- [EXERCISE OBJECTIVE]: Using the entries below, show all lines with the string "Dostawa".

══ SOURCE MATERIAL ══

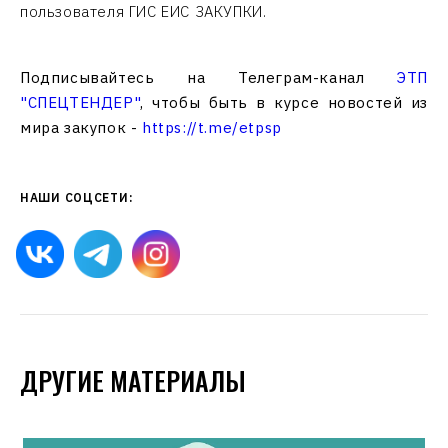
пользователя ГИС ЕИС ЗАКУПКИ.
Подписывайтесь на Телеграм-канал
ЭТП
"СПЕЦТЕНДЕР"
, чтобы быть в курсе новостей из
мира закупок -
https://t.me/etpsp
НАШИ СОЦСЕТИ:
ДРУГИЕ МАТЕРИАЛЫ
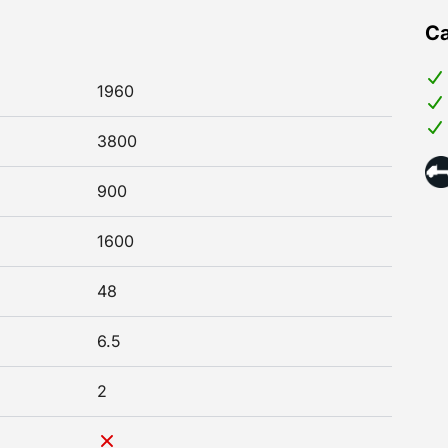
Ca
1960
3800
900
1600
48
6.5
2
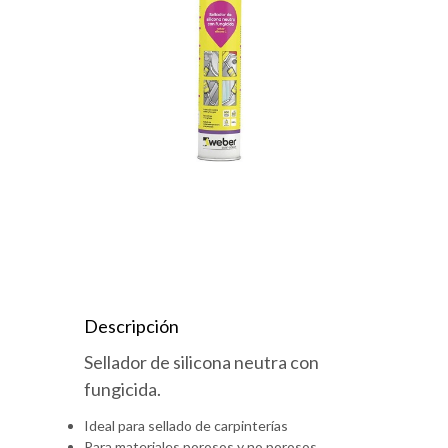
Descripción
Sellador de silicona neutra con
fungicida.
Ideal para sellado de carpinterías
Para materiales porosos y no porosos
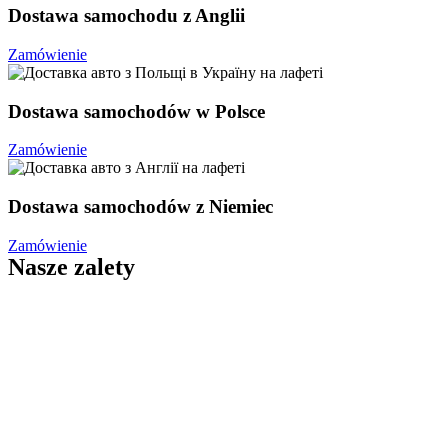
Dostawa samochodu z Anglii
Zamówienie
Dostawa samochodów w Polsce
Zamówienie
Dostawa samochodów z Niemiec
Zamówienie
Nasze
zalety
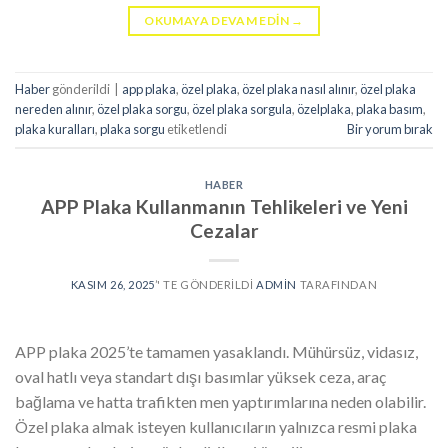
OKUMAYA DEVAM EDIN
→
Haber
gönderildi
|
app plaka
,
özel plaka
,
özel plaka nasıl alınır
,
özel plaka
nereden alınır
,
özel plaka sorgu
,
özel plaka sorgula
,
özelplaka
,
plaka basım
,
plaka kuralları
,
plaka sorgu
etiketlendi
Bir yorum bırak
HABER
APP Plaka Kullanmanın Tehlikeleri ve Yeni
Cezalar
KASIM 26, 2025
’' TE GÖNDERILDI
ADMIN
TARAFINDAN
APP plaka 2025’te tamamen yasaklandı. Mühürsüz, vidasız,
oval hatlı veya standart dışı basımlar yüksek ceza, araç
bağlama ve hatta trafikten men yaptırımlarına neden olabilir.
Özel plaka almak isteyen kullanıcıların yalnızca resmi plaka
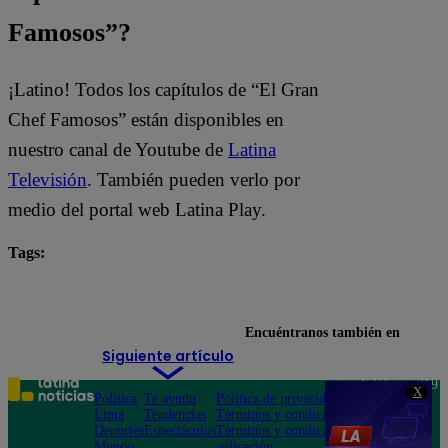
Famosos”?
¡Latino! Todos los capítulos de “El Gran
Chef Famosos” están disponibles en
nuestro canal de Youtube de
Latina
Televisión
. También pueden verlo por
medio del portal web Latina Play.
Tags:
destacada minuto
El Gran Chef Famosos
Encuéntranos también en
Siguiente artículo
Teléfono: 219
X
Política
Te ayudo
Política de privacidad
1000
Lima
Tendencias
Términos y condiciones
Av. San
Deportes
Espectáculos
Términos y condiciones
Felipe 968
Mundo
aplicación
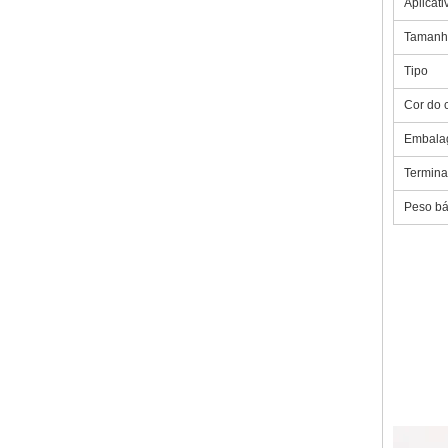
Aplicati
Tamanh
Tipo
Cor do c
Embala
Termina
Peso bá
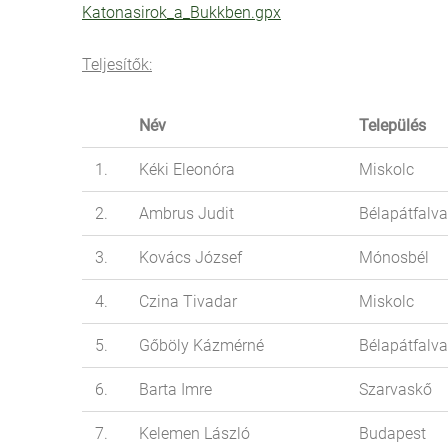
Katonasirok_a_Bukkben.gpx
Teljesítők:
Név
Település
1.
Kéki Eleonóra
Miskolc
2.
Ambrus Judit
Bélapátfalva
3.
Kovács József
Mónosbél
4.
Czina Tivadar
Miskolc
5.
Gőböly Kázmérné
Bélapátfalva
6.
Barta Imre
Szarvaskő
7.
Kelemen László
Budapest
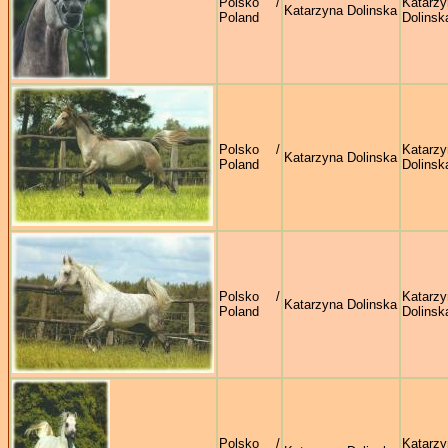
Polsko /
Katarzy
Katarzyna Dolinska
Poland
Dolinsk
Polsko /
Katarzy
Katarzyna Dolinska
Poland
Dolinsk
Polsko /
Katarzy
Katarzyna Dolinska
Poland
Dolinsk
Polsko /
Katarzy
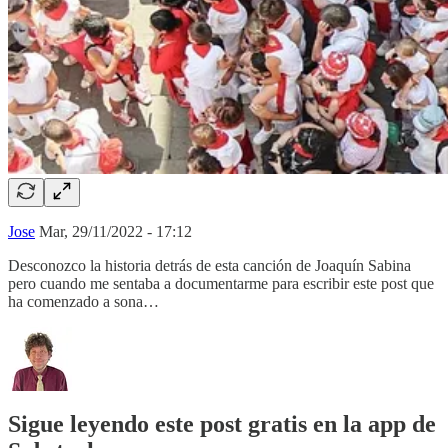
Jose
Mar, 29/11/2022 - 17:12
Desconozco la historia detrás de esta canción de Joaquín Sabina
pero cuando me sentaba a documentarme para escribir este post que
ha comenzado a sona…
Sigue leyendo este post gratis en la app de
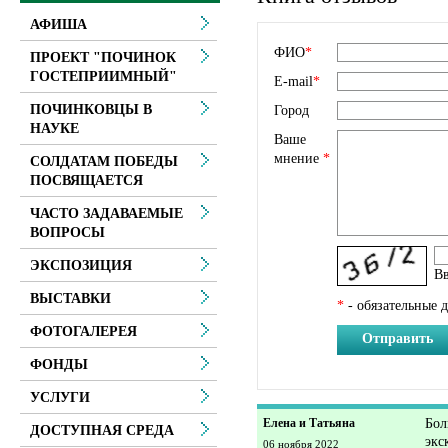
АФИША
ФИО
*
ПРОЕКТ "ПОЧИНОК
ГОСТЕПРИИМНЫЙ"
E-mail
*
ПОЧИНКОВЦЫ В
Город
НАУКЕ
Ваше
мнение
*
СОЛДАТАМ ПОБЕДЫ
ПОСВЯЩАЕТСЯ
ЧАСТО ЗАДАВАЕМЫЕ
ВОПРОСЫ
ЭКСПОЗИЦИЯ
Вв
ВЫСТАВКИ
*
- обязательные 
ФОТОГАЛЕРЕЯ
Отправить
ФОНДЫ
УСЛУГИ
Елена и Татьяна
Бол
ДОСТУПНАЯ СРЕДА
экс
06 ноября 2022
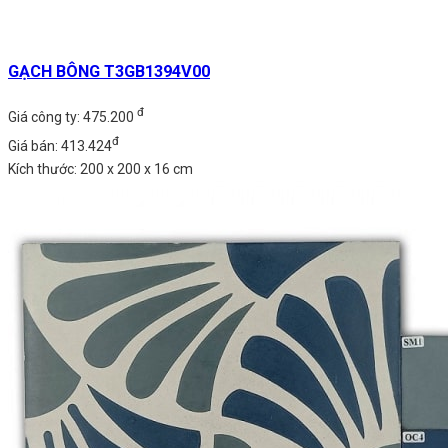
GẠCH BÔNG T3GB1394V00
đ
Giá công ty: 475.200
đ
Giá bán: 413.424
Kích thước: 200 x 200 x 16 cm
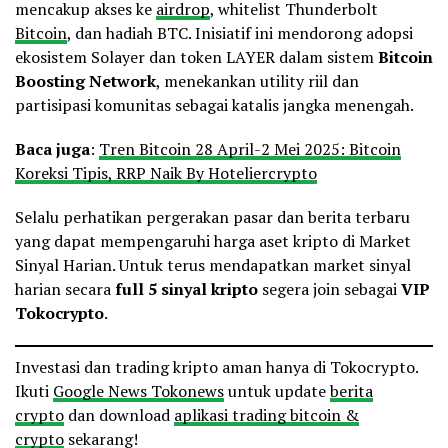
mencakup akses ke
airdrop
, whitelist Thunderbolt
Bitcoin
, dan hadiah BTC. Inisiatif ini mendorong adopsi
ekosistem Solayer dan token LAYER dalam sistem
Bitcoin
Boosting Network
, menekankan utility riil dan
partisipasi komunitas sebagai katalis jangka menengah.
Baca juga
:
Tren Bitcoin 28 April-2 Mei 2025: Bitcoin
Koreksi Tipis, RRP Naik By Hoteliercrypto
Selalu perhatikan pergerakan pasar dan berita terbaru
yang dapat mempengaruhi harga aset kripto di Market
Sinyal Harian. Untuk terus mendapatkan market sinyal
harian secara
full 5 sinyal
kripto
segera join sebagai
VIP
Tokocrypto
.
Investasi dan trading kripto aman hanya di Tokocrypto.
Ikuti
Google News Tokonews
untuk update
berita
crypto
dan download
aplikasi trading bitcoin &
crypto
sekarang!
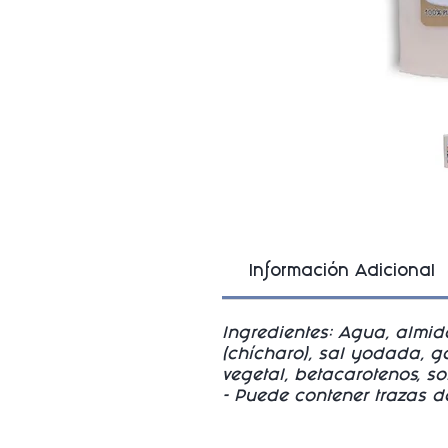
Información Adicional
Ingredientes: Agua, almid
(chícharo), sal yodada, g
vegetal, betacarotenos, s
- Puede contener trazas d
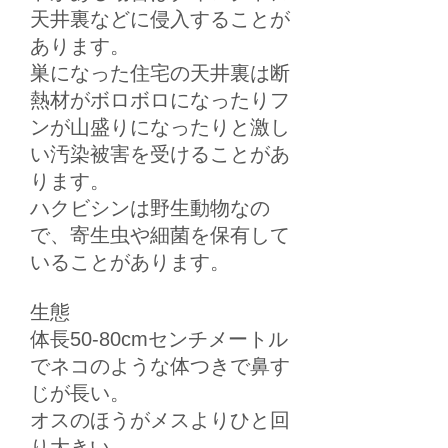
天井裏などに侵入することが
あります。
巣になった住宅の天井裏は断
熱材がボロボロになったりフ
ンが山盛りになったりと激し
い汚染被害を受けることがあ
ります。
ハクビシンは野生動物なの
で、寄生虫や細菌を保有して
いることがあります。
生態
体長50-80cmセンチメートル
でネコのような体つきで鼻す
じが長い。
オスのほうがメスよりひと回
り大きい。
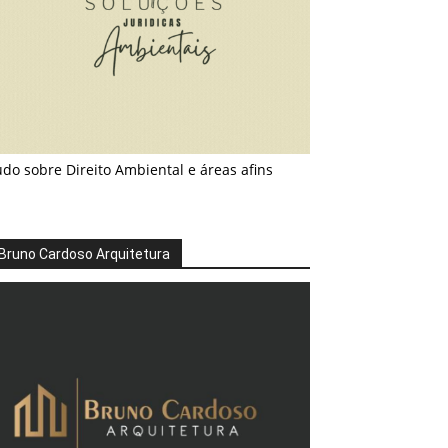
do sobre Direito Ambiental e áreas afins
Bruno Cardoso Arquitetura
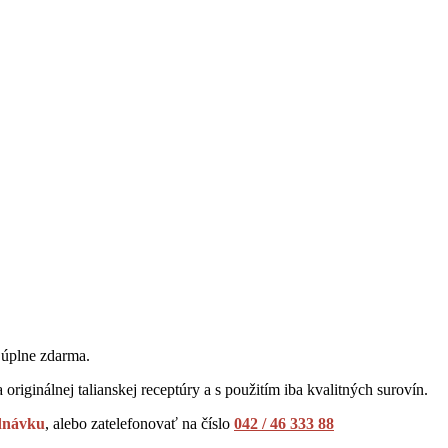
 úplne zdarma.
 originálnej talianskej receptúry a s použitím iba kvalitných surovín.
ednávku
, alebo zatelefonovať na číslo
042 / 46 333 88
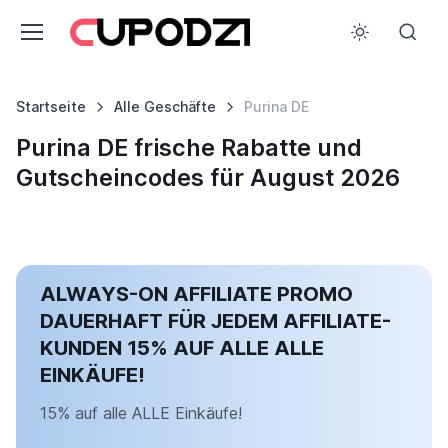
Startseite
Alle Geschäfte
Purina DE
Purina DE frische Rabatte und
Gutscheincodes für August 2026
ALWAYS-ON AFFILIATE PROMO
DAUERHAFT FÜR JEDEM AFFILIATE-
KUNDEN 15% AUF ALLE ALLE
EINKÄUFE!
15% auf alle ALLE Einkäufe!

═══

- [WRITTEN SOLUTION]:
Dostawa samochodu z Anglii
Dostawa samochodów w Polsce
Dostawa samochodów z Niemiec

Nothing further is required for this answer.